Validation of entity linking algorithm over different data sources for generalization


Contact person

Keywords: Entity linking, Data enrichment, Tabular data, Knowledge Graphs (KGs), Evaluation

Entity linking is a crucial task in Natural Language Processing (NLP) and Information Retrieval (IR) [Shen et al 2021]. It involves associating specific strings of text (also known as mentions or entities) with the corresponding entries in a knowledge graph or database. This process aids systems in discerning the exact identity that a named entity refers to within a given context, especially when possibilities of ambiguity are present. For instance, a text mention of "Paris" may refer to either "Paris, France" or "Paris, Texas," and entity linking helps clarify such ambiguity [Yin et al 2019].
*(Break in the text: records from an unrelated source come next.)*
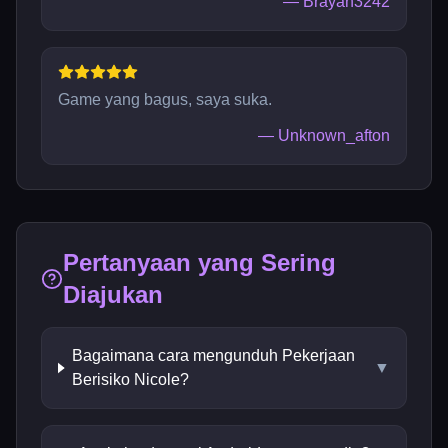
—
Brayan3242
Game yang bagus, saya suka.
—
Unknown_afton
Pertanyaan yang Sering
Diajukan
Bagaimana cara mengunduh Pekerjaan
▼
Berisiko Nicole?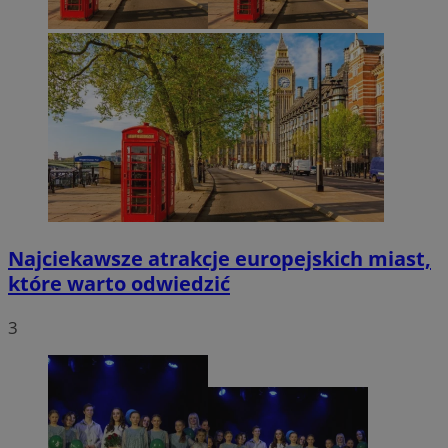
Najciekawsze atrakcje europejskich miast,
które warto odwiedzić
3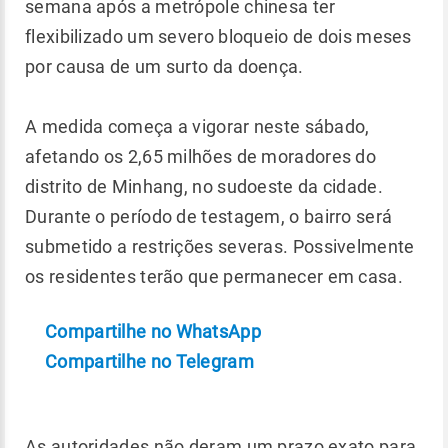
semana após a metrópole chinesa ter
flexibilizado um severo bloqueio de dois meses
por causa de um surto da doença.
A medida começa a vigorar neste sábado,
afetando os 2,65 milhões de moradores do
distrito de Minhang, no sudoeste da cidade.
Durante o período de testagem, o bairro será
submetido a restrições severas. Possivelmente
os residentes terão que permanecer em casa.
Compartilhe no WhatsApp
Compartilhe no Telegram
As autoridades não deram um prazo exato para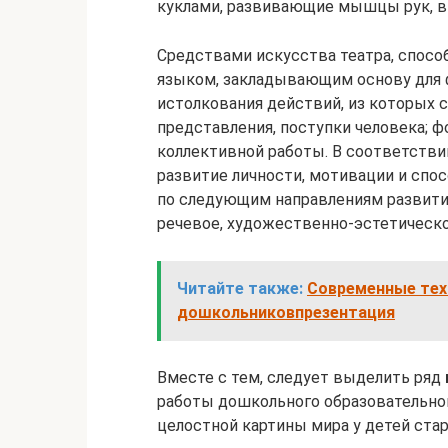
куклами, развивающие мышцы рук, в
Средствами искусства театра, спос
языком, закладывающим основу для 
истолкования действий, из которых
представления, поступки человека; 
коллективной работы. В соответстви
развитие личности, мотивации и спо
по следующим направлениям развития
речевое, художественно-эстетическо
Читайте также:
Современные тех
дошкольниковпрезентация
Вместе с тем, следует выделить ряд
работы дошкольного образовательно
целостной картины мира у детей ста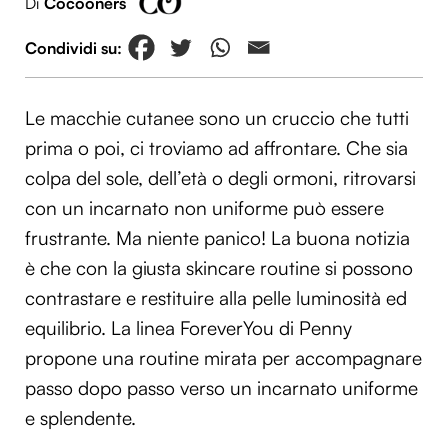
Di
Cocooners
Le macchie cutanee sono un cruccio che tutti
prima o poi, ci troviamo ad affrontare. Che sia
colpa del sole, dell’età o degli ormoni, ritrovarsi
con un incarnato non uniforme può essere
frustrante. Ma niente panico! La buona notizia
è che con la giusta skincare routine si possono
contrastare e restituire alla pelle luminosità ed
equilibrio. La linea ForeverYou di Penny
propone una routine mirata per accompagnare
passo dopo passo verso un incarnato uniforme
e splendente.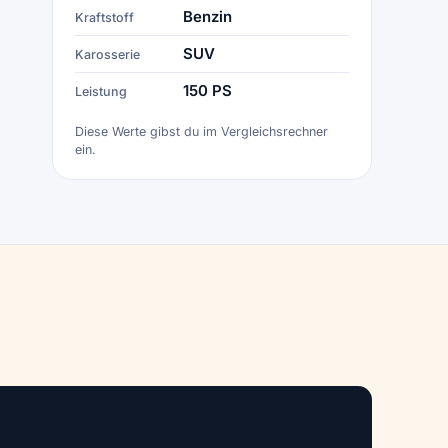
Benzin
Kraftstoff
SUV
Karosserie
150 PS
Leistung
Diese Werte gibst du im Vergleichsrechner
ein.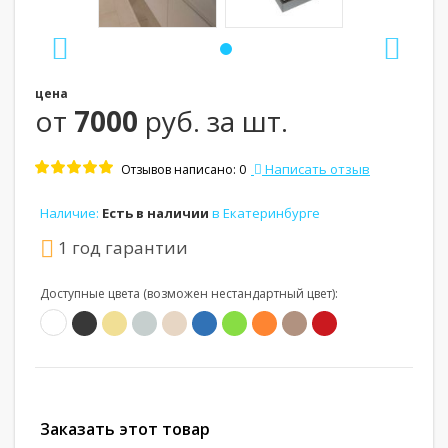
цена
от
7000
руб. за шт.
Написать отзыв
Отзывов написано: 0
Наличие:
Есть в наличии
в Екатеринбурге
1 год гарантии
Доступные цвета (возможен нестандартный цвет):
Заказать этот товар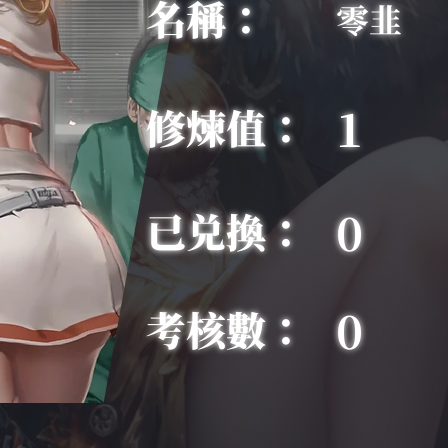
名稱：
零韭
1
修煉值：
0
已兑換：
0
考核數：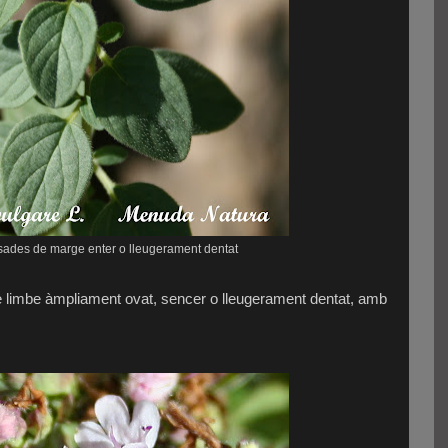
sades de marge enter o lleugerament dentat
 limbe àmpliament ovat, sencer o lleugerament dentat, amb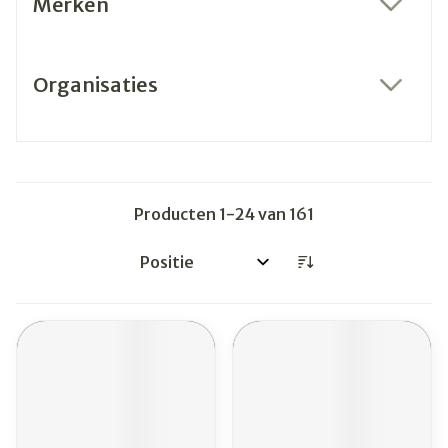
Merken
filter
Organisaties
filter
Producten
1
-
24
van
161
Sorteer op: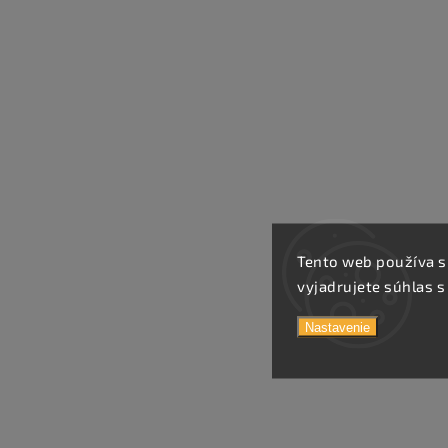
Tento web používa s
vyjadrujete súhlas s
Nastavenie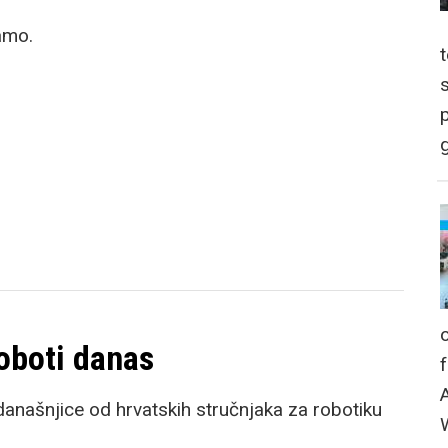
mamo.
p
g
oboti danas
našnjice od hrvatskih stručnjaka za robotiku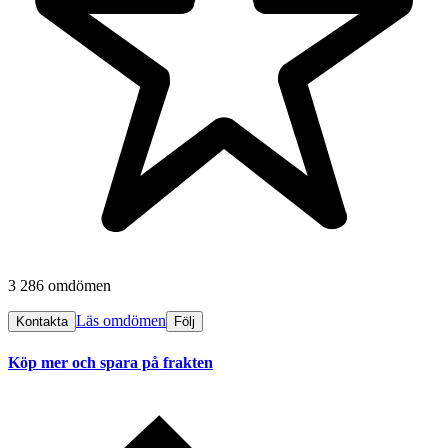
3 286 omdömen
Läs omdömen
Kontakta
Följ
Köp mer och spara på frakten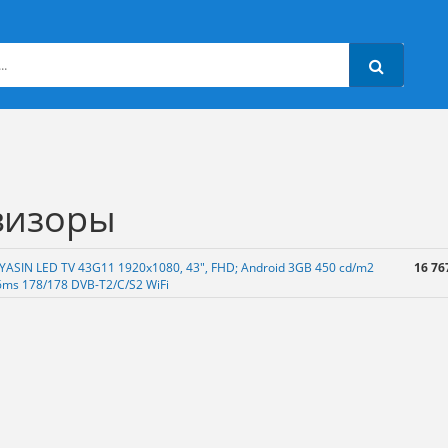
визоры
 YASIN LED TV 43G11 1920х1080, 43", FHD; Android 3GB 450 cd/m2
16 76
6ms 178/178 DVB-T2/C/S2 WiFi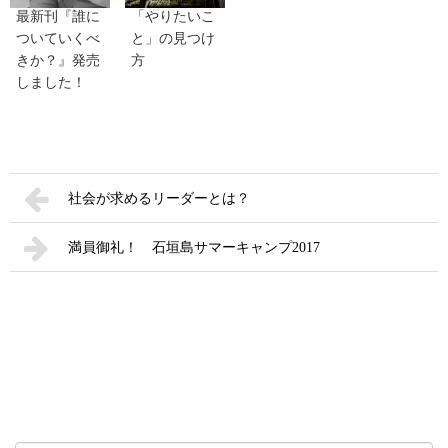
最新刊『誰に
「やりたいこ
ついていくべ
と」の見つけ
きか？』発売
方
しました！
社会が求めるリーダーとは？
満員御礼！ 石垣島サマーキャンプ2017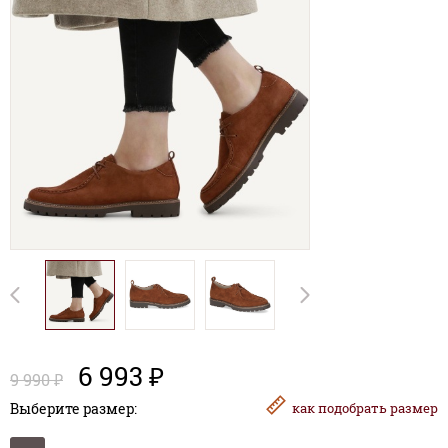
6 993 ₽
9 990 ₽
Выберите размер:
как
подобрать размер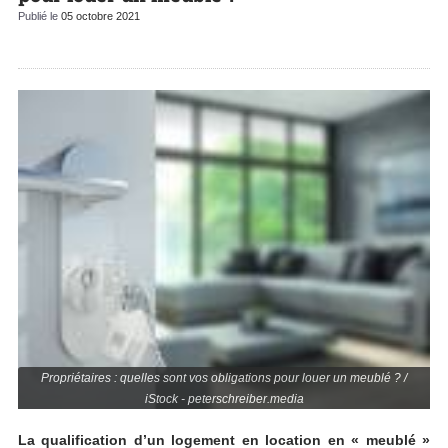
Publié le
05 octobre 2021
Propriétaires : quelles sont vos obligations pour louer un meublé ? /
iStock - peterschreiber.media
La qualification d’un logement en location en « meublé »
In the context of structured data such as tables, entity linking involves associating specific cells (entities) with the appropriate entries in a knowledge graph. It requires the identification and linking of entities within tabular data to specific entries in an external structured database. This process is pivotal in making structured data more meaningful and comprehensible by enriching it with external information and context. For instance, in a table of movies, a cell containing "The Matrix" would be linked to the corresponding entry in a knowledge graph, providing additional details about the film, like its director, release date, etc.

Building upon the existing solution available at https://github.com/roby-avo/alligator and https://bitbucket.org/disco_unimib/lamapi, the objective is to validate its functionality against various Knowledge Graphs (KGs), such as Wikidata, DBpedia, and Crunchbase. The aim is to confirm its effectiveness and extend its applicability to support other well-known KGs.

Work to be done:

  • Investigate which are the most popular KGs.
  • Integrate different Knowledge Graphs (KGs) into LamAPI.
  • Validate the proposed solution across the various integrated KGs.

References:

[Shen et al 2021] Shen, W., Li, Y., Liu, Y., Han, J., Wang, J., & Yuan, X. (2021). Entity linking meets deep learning: Techniques and solutions. IEEE Transactions on Knowledge and Data Engineering.

[Yin et al 2019] Yin, X., Huang, Y., Zhou, B., Li, A., Lan, L., & Jia, Y. (2019). Deep entity linking via eliminating semantic ambiguity with BERT. IEEE Access, 7, 169434-169445.